I have 3 Pearl Series Cherries on order for the spring from Wafler, so far a very pleasurable experience.
They would if they could. Besides wasting fruit, the drops could be harboring codling moth maggots, plum curculio, and a host of other undesirables. Some varieties hold the fruit on the tree better than others, I’d say this is on the higher end of drops. Beautiful fruit, though. Pink Lady doesn’t size up well here, Lady Williams is far better suited and holds on the tree quite well.
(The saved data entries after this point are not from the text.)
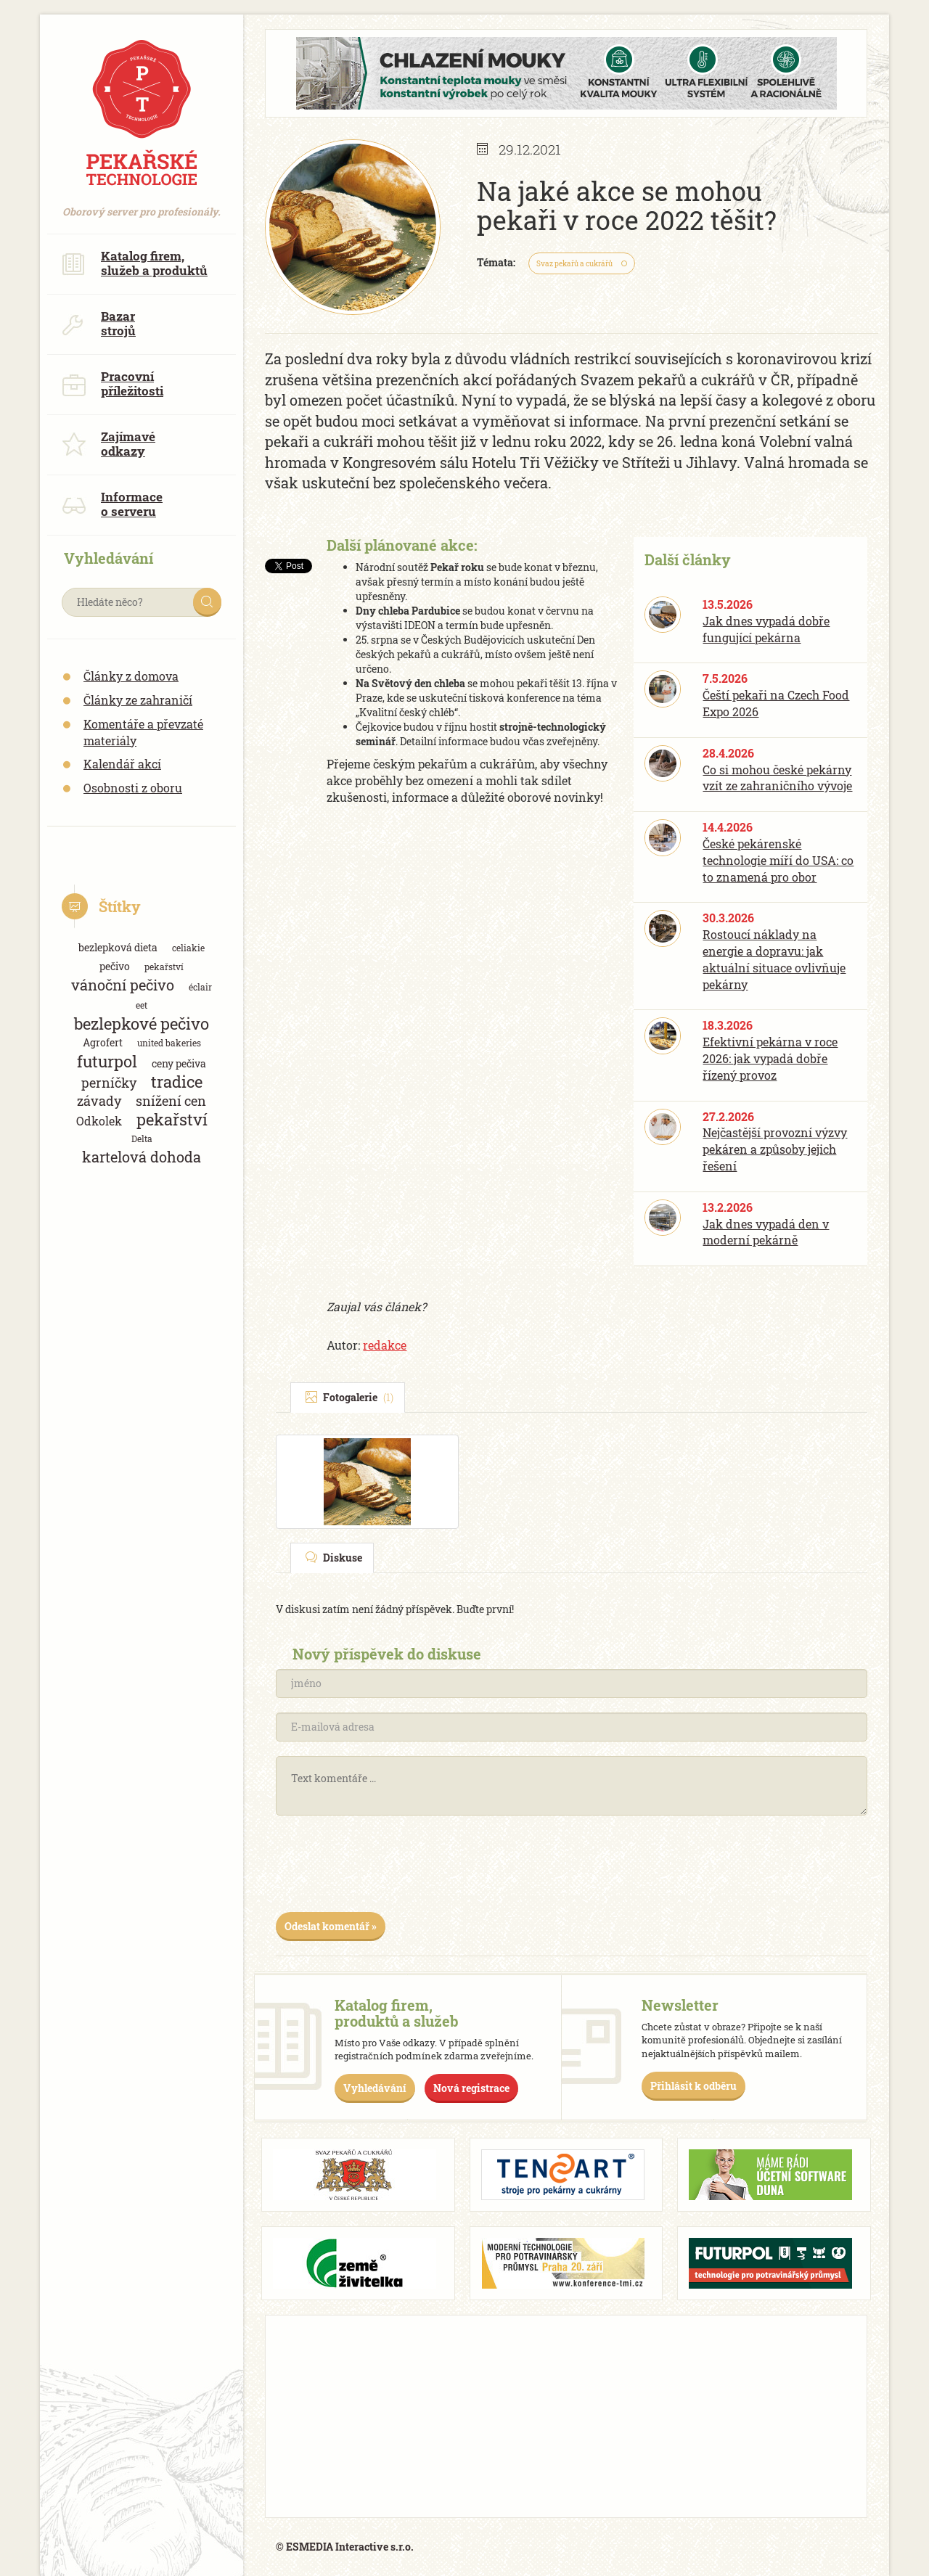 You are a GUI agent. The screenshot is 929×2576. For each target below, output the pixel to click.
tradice (176, 1081)
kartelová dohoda (141, 1157)
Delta (141, 1138)
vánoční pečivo (122, 985)
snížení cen (171, 1100)
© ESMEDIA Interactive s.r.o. (345, 2547)
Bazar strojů (99, 323)
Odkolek (99, 1120)
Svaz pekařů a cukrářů (574, 263)
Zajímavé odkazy (108, 443)
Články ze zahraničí (137, 699)
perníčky (108, 1082)
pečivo (114, 966)
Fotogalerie (349, 1397)
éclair (200, 987)
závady (99, 1100)
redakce (384, 1345)
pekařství (164, 966)
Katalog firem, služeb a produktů (135, 263)
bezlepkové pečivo (141, 1023)
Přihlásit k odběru (693, 2086)
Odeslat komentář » (331, 1926)
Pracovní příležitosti (112, 383)
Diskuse (334, 1557)
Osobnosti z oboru (132, 787)
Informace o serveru (112, 504)
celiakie (188, 947)
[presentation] (386, 1869)
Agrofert (103, 1042)
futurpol (107, 1061)
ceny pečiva (179, 1063)
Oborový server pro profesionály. (141, 204)
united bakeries (169, 1043)
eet (141, 1005)
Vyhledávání (374, 2088)
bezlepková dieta (117, 947)
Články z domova (131, 676)
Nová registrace (471, 2088)
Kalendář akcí (122, 763) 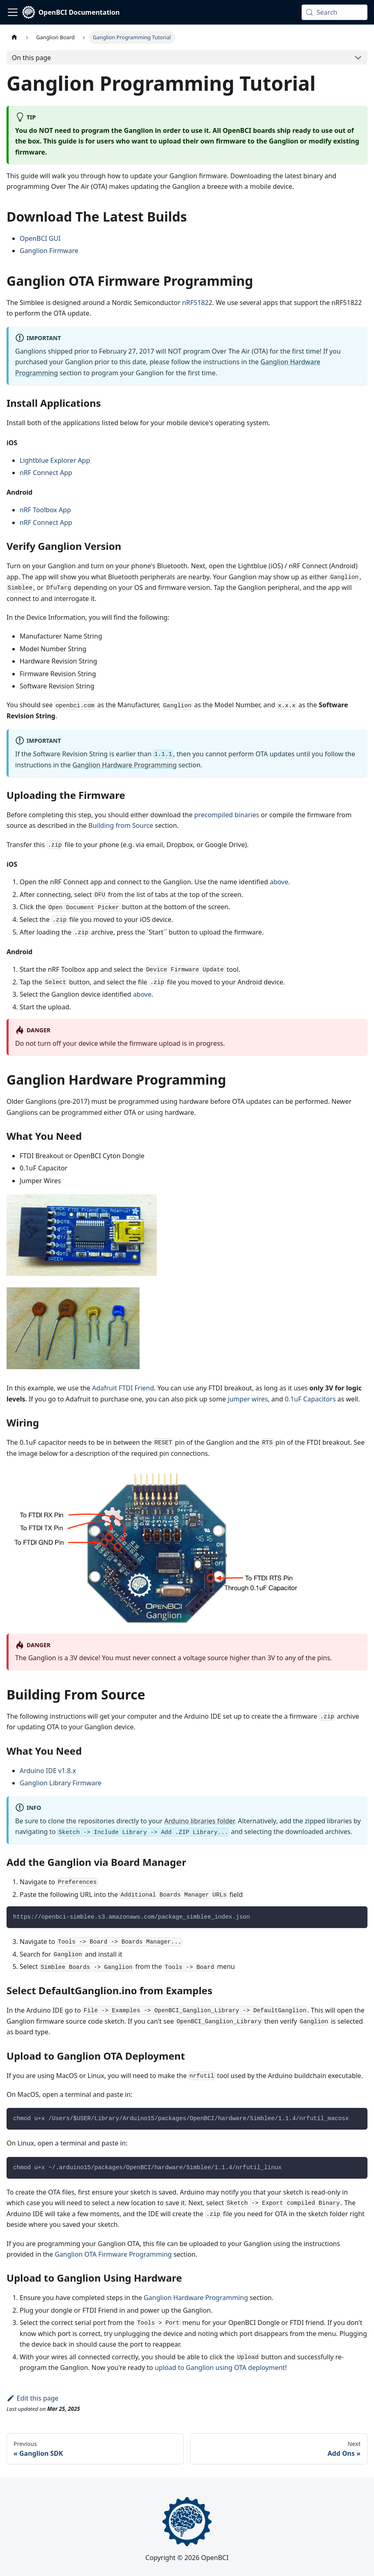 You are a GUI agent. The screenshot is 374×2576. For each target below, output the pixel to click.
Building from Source (120, 825)
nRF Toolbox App (45, 509)
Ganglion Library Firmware (60, 1782)
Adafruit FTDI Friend (123, 1387)
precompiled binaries (226, 814)
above (279, 881)
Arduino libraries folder (199, 1820)
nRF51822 (197, 302)
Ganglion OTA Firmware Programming (113, 2254)
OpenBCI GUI (40, 238)
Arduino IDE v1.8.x (48, 1770)
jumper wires (248, 1398)
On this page (31, 57)
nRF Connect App (46, 472)
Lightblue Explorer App (55, 460)
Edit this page (33, 2398)
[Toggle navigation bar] (13, 12)
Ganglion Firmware (49, 250)
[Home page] (14, 37)
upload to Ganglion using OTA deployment (220, 2367)
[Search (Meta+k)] (334, 12)
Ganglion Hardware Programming (124, 764)
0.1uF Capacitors (310, 1398) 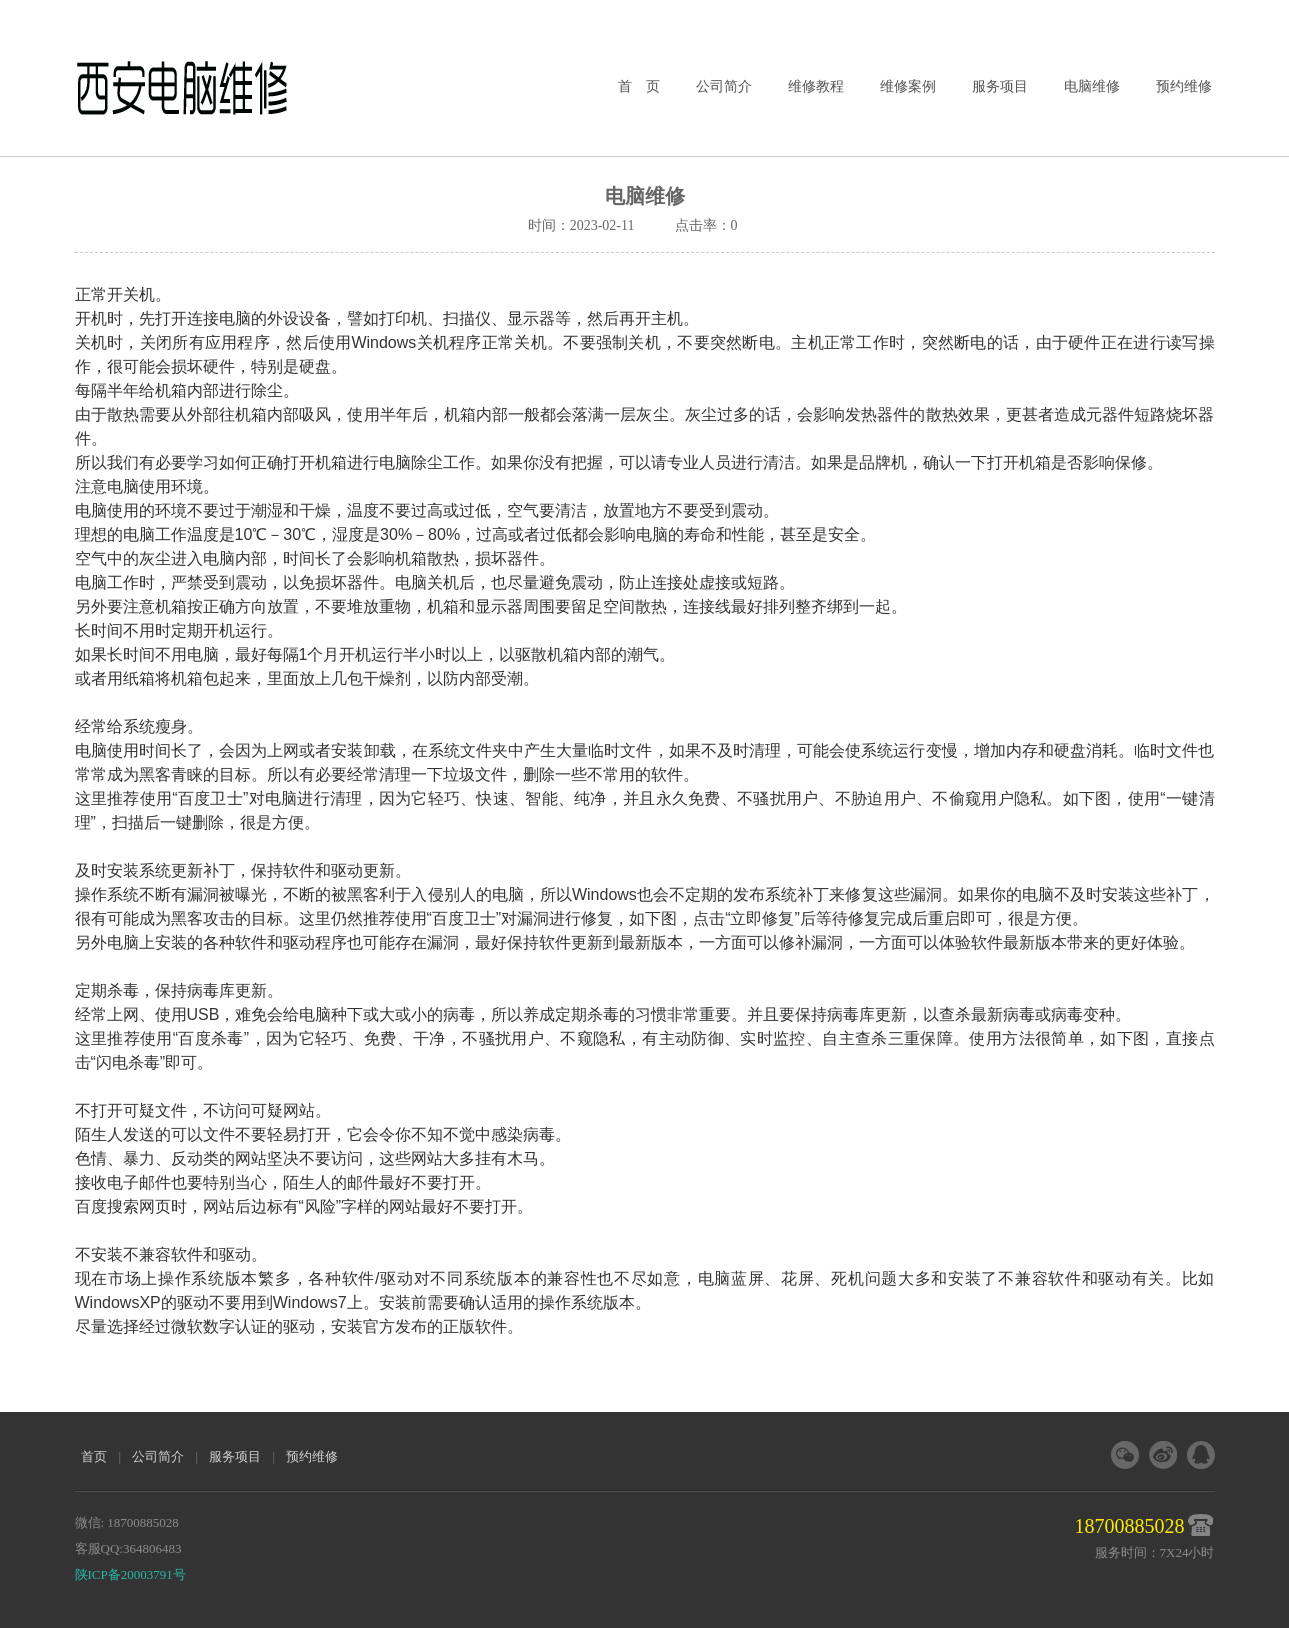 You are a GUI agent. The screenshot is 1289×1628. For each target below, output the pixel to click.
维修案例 (908, 86)
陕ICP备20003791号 (130, 1574)
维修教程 (816, 86)
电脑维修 (1092, 86)
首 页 (639, 86)
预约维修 (1184, 86)
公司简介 (724, 86)
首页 (94, 1456)
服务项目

Rural farmers would allow sheep, geese, or hogs in the orchard to eat the drops (and the bugs) and then they’d have apple-fattened goose for dinner. It is considered bad form to sweep these drops up for the cider press, too easy to introduce contamination this way, especially if you’re not pasteurizing.
Matt
Fruit looks great! I can see the spacing on some of the trees in the background. Looks like some type of high density orchard with dwarf trees on a trellis, Is that correct?
Mrsg47
Lots of waste on the ground, but I have not seen a commercial orchard use them except for one that sells the drops PYO as “deer apples.” I believe one of the E coli outbreaks from a few years ago on cider was a result of drops used during the production.
Blue,
Yes. Some of their trees are Bud.9 dwarves trained to a vertical axis spaced 3 feet apart. They have a beautiful site. This is at Catoctin Mountain Orchard near Thurmont, Md. I am one of their regular customers.
Do they grow any older varieties or is it all newer/well known stuff?
MrsG, I don’t know if it will help dry that teary eye, but I have seen some orchards make their fallen apples available to farmers for animal feed after the picking was completed. So, not all fallen apples go to waste.
I’m not certain, but I believe there are legal/regulatory issues around picking up fallen fruit. If nothing else, it could be bruised/blemished and not suited for sale on a commercial level.